The Story
Why it exists.
The beginning
Ahmed Mostafa built Royal Luban in 2018 for frankincense devotees. Luban, the Arabic word for the resin itself, appears in the name as a declaration. This isn't a fragrance that happens to contain incense. It's frankincense, raised to royalty. Grown up in Abu Dhabi surrounded by Gulf attar traditions, Mostafa spent decades understanding how sacred smoke behaves when it meets skin. Royal Luban became his statement: the best expression of frankincense he could create, with molecularly-distilled components bringing the experience to new heights. Gardenia was his bold choice, a white floral sitting beside smoke is unusual, even risky. He made it work.

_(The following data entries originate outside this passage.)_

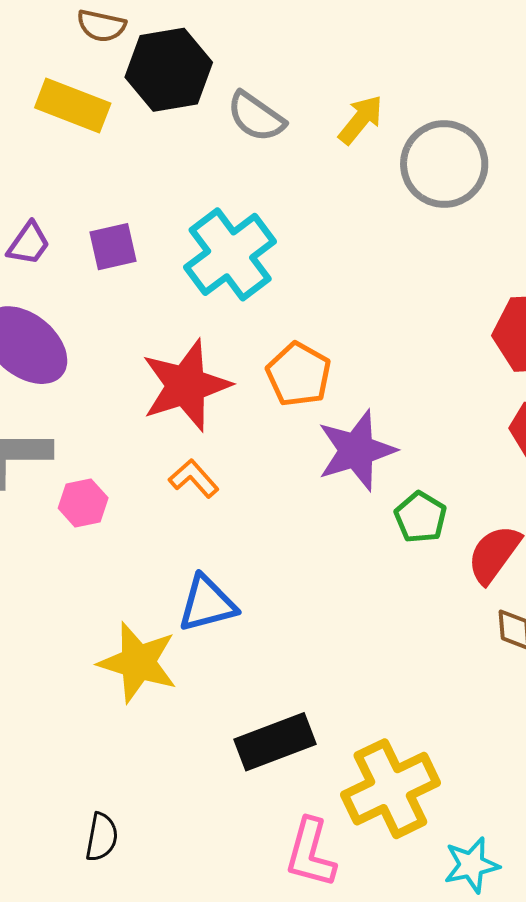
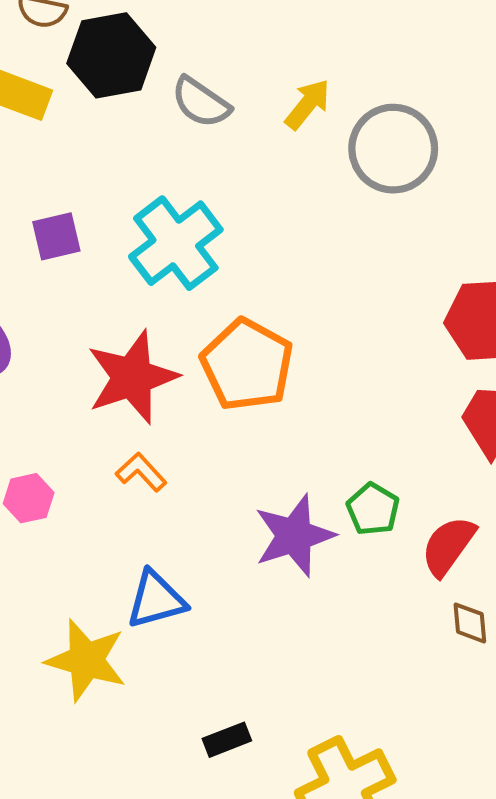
orange pentagon: (299, 374) -> (247, 365), size x1.4
purple star: (356, 450) -> (294, 536), moved
black rectangle: (275, 742) -> (227, 740), size x0.6

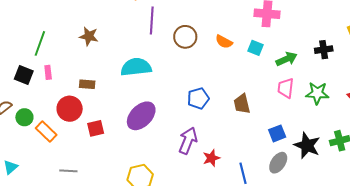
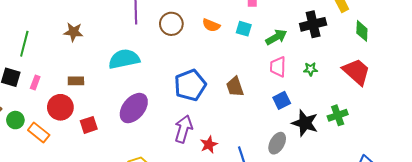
black cross: (324, 50) -> (313, 24), size x1.4
pink rectangle: (48, 72) -> (35, 83), moved, turned 32
green star: (317, 93) -> (311, 69), size x0.6
blue pentagon: (198, 98) -> (190, 85), size x1.4
blue square: (277, 133) -> (282, 100), moved

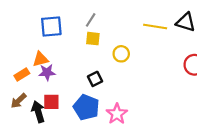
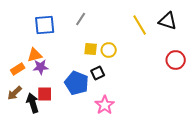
yellow line: (155, 27) -> (140, 25), turned 50
yellow square: (93, 39) -> (91, 49), moved
black square: (95, 79) -> (98, 73), moved
blue pentagon: (86, 107) -> (77, 83), moved

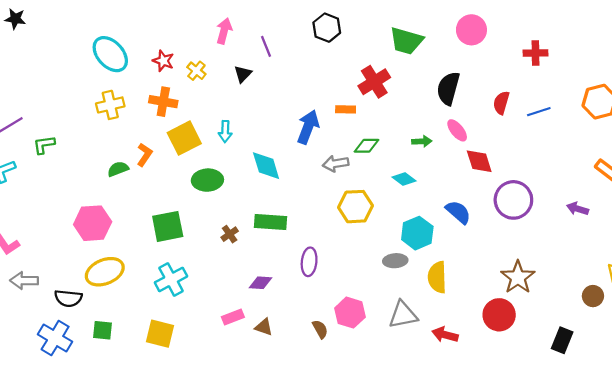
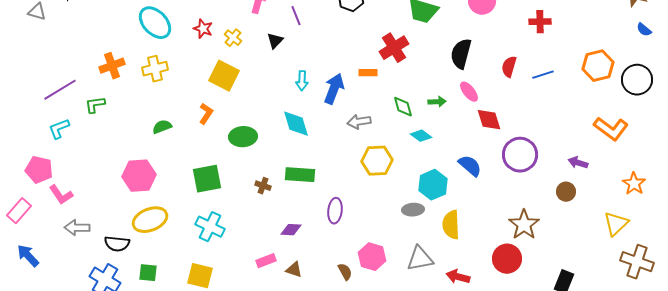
orange cross: (163, 102) -> (112, 66), moved, turned -30
cyan arrow: (225, 131) -> (302, 81), moved
yellow square: (184, 138) -> (224, 76), moved, turned -36
green diamond: (367, 146) -> (403, 107), moved, turned 75
orange L-shape: (145, 155) -> (206, 114), moved
brown cross: (230, 234) -> (263, 186), turned -35
cyan cross: (171, 279) -> (210, 227), turned -36
brown circle: (593, 296) -> (566, 192), moved

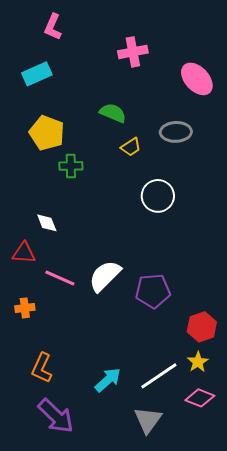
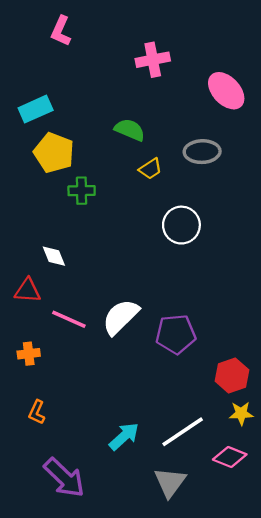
cyan rectangle: (37, 74) -> (36, 109), moved
yellow star: (198, 362) -> (241, 413), moved, turned 30
orange L-shape: (42, 368) -> (37, 412), moved, size x0.7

The unusual element is gardenia. A creamy, almost indolic bloom pressed into frankincense smoke, most perfumers wouldn't try it. Gardenia can read cloying against resinous materials, competing for attention instead of complementing. Here, it functions as a softening agent, tempering the sacred intensity of frankincense without diminishing its presence. The saffron operates differently than in most compositions, threading warmth through all three stages rather than announcing itself at the opening. Vietnamese oud in the base isn't there for prestige, its woody, slightly animalic character grounds the smoke, giving it somewhere to settle rather than simply disappearing.
The evolution
The opening announces itself with authority. Frankincense smoke rises immediately, sharp and clean, carrying saffron's warmth without sweetness. It doesn't ease in, it arrives. For the first thirty minutes, the gardenia shows itself as a creamy whisper beneath the smoke, softening the edges just enough. The transition to the heart happens gradually. The frankincense doesn't fade so much as deepen, taking on the labdanum's balsamic richness. This is where the fragrance reaches its fullest expression, resinous, warm, with gardenia finally blooming fully. The drydown is where patience pays off. Vetiver and Vietnamese oud create a woody, earthy foundation that holds the sacred smoke like something well-worn. Patchouli adds a faint green earthiness that keeps it grounded. Performance sits around 8-10 hours on most skin types. The next morning, a faint trace lingers on fabric, the memory of smoke rather than the smoke itself.
Cultural impact
Royal Luban occupies a specific space in the niche fragrance world: the intersection of traditional Gulf attar and modern Western perfumery. For frankincense enthusiasts seeking something more refined than mass-market incense, it offers a concentrated, alcohol-free alternative that respects the material's sacred history. The fragrance attracts those who've moved past novelty resins and want smoke that commands without overwhelming. In a market flooded with synthetic recreation of incense, Royal Luban remains an attar that actually smells like attar, dense, intimate, and rooted in the traditions that inspired it.